A gaming system and associated method are provided including at least one electronic gaming machine, and an apparatus selected from the group consisting of a data collection unit and a back-end server. Further included is a transport medium for providing communication between the at least one electronic gaming machine and the apparatus.

Description

    RELATED APPLICATION(s)
  • The present application claims priority from a provisional application filed Jan. 31, 2005 under Ser. No. 60/648,929, which is incorporated herein by reference.
  • FIELD OF THE INVENTION
  • The present invention related to a networking system, and more particularly to a casino or gambling environment networking system.
  • BACKGROUND
  • Most casinos and gambling environments use a Multi-Drop Communication Link (MDCL) to connect an Electronic Gaming Machine (EGM), or a series of EGMs to a central back-end (enterprise) computer/server. Increasingly, Ethernet is being considered and/or deployed to perform these connections. Often, each Ethernet hub or MDCL connects a number of EGMs to an intermediary computer (known as a Data Collection Unit - DCU, or the Back—End Computer —BEC).
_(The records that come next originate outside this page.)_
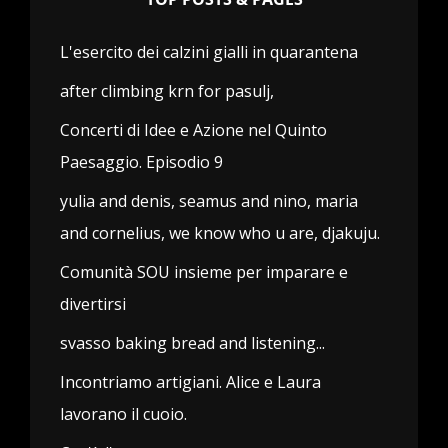
L'esercito dei calzini gialli in quarantena
after climbing krn for pasulj,
Concerti di Idee e Azione nel Quinto
Paesaggio. Episodio 9
yulia and denis, seamus and nino, maria
and cornelius, we know who u are, djakuju.
Comunità SOU insieme per imparare e
divertirsi
svasso baking bread and listening...
Incontriamo artigiani. Alice e Laura
lavorano il cuoio.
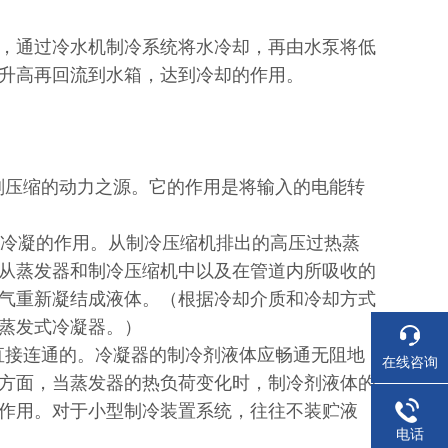
，通过冷水机制冷系统将水冷却，再由水泵将低
升高再回流到水箱，达到冷却的作用。
剂压缩的动力之源。它的作用是将输入的电能转
以冷凝的作用。从制冷压缩机排出的高压过热蒸
从蒸发器和制冷压缩机中以及在管道内所吸收的
气重新凝结成液体。（根据冷却介质和冷却方式
蒸发式冷凝器。）
直接连通的。冷凝器的制冷剂液体应畅通无阻地
在线咨询
方面，当蒸发器的热负荷变化时，制冷剂液体的
作用。对于小型制冷装置系统，往往不装贮液
电话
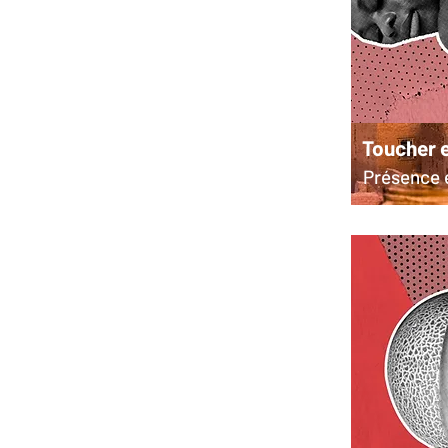
Toucher e
Présence e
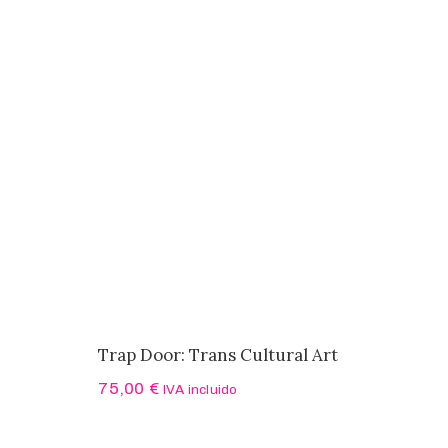
Trap Door: Trans Cultural Art
75,00
€
IVA incluido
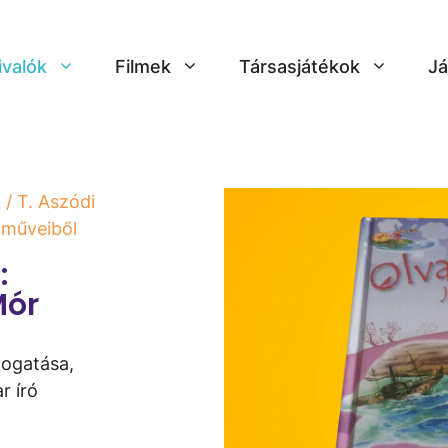
ivalók
Filmek
Társasjátékok
Já
k
/ T. Aszódi
 műveiből
:
Mór
logatása,
r író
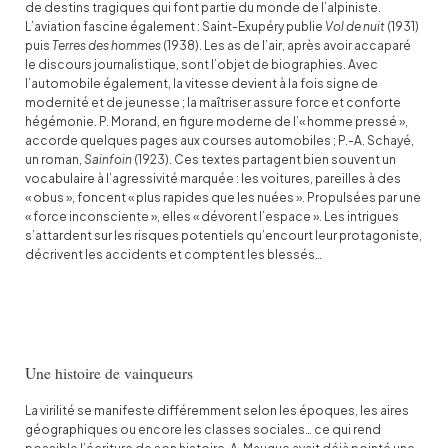
de destins tragiques qui font partie du monde de l’alpiniste.
L’aviation fascine également : Saint-Exupéry publie
Vol de nuit
(1931)
puis
Terres des hommes
(1938). Les as de l’air, après avoir accaparé
le discours journalistique, sont l’objet de biographies. Avec
l’automobile également, la vitesse devient à la fois signe de
modernité et de jeunesse ; la maîtriser assure force et conforte
hégémonie. P. Morand, en figure moderne de l’« homme pressé »,
accorde quelques pages aux courses automobiles ; P.-A. Schayé,
un roman,
Sainfoin
(1923). Ces textes partagent bien souvent un
vocabulaire à l’agressivité marquée : les voitures, pareilles à des
« obus », foncent « plus rapides que les nuées ». Propulsées par une
« force inconsciente », elles « dévorent l’espace »
.
Les intrigues
s’attardent sur les risques potentiels qu’encourt leur protagoniste,
décrivent les accidents et comptent les blessés…
Une histoire de vainqueurs
La virilité se manifeste différemment selon les époques, les aires
géographiques ou encore les classes sociales… ce qui rend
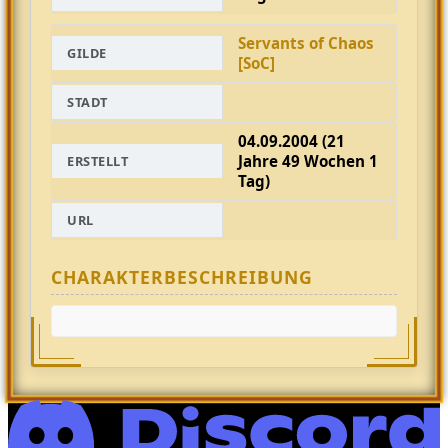
Servants of Chaos
GILDE
[SoC]
STADT
04.09.2004 (21
Jahre 49 Wochen 1
ERSTELLT
Tag)
URL
CHARAKTERBESCHREIBUNG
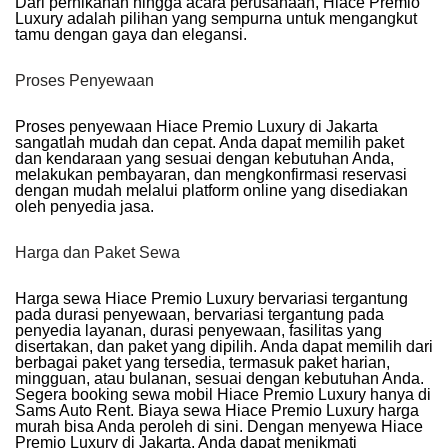
Dari pernikahan hingga acara perusahaan, Hiace Premio
Luxury adalah pilihan yang sempurna untuk mengangkut
tamu dengan gaya dan elegansi.
Proses Penyewaan
Proses penyewaan Hiace Premio Luxury di Jakarta
sangatlah mudah dan cepat. Anda dapat memilih paket
dan kendaraan yang sesuai dengan kebutuhan Anda,
melakukan pembayaran, dan mengkonfirmasi reservasi
dengan mudah melalui platform online yang disediakan
oleh penyedia jasa.
Harga dan Paket Sewa
Harga sewa Hiace Premio Luxury bervariasi tergantung
pada durasi penyewaan, bervariasi tergantung pada
penyedia layanan, durasi penyewaan, fasilitas yang
disertakan, dan paket yang dipilih. Anda dapat memilih dari
berbagai paket yang tersedia, termasuk paket harian,
mingguan, atau bulanan, sesuai dengan kebutuhan Anda.
Segera booking sewa mobil Hiace Premio Luxury hanya di
Sams Auto Rent
. Biaya sewa Hiace Premio Luxury harga
murah bisa Anda peroleh di sini. Dengan menyewa Hiace
Premio Luxury di Jakarta, Anda dapat menikmati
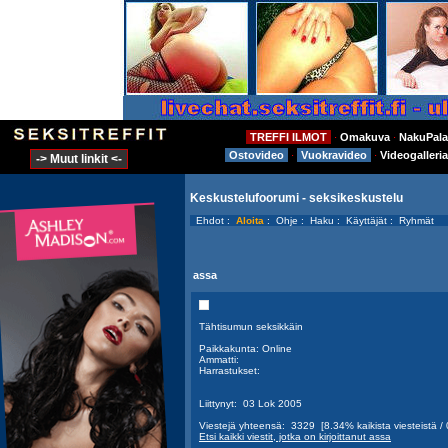
TREFFI ILMOT
Omakuva
NakuPala
⋅
⋅
Ostovideo
Vuokravideo
Videogalleria
⋅
⋅
-> Muut linkit <-
Keskustelufoorumi - seksikeskustelu
Ehdot
:
Aloita
:
Ohje
:
Haku
:
Käyttäjät
:
Ryhmät
assa
Tähtisumun seksikkäin
Paikkakunta: Online
Ammatti:
Harrastukset:
Liittynyt: 03 Lok 2005
Viestejä yhteensä: 3329 [8.34% kaikista viesteistä / 0
Etsi kaikki viestit, jotka on kirjoittanut assa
Most EGMs require an interface to the MDCL; this board is commonly called a System Interface Board (SIB). In normal operation, a DCU sequentially polls each connected EGM (via the SIB) for information. Once all units are polled, the cycle repeats. Collected data is sent to the BEC for further processing.
  • The polling and information-exchange data rate between the DCU and SIBs is typically 19.2 Kbaud (dictated by the “standard” internal baud rate of the EGM). Often, pertinent information is output by an EGM outside of its allotted polling time slot (e.g. perhaps a slot machine door is opened while the SIB is waiting for its next poll). When this occurs, the SIB must either cache the information and send it when the next poll request comes around, or ignore the information altogether.
  • Although the MDCL is generally adequate for passing small packets of data, it has major drawbacks for systems requiring more substantial and “real time” information transfers (like that required for a cashless casino environment). Notable drawbacks of MDCL are the limited number of devices that can reside on a given line, and the latency time increases as devices are added, which (when coupled with the relatively low data rate of the MDCL) results in an unacceptable non-real time network environment. Simply put, the more EGMs connected to a MDCL, the longer the time to the next polling cycle, and the greater the departure from a real-time environment.
  • Ethernet networking technology is being considered as a replacement for MDCL. Although Ethernet is a step up, it is much more expensive to implement, and doesn't address the future data bandwidth requirements of the fully networked casino environment. Data rates suffer dramatically as devices are added, especially when the devices asynchronously access the network and collide with each other. Also, there are limitations to the number of devices that can be inexpensively connected to a central server line.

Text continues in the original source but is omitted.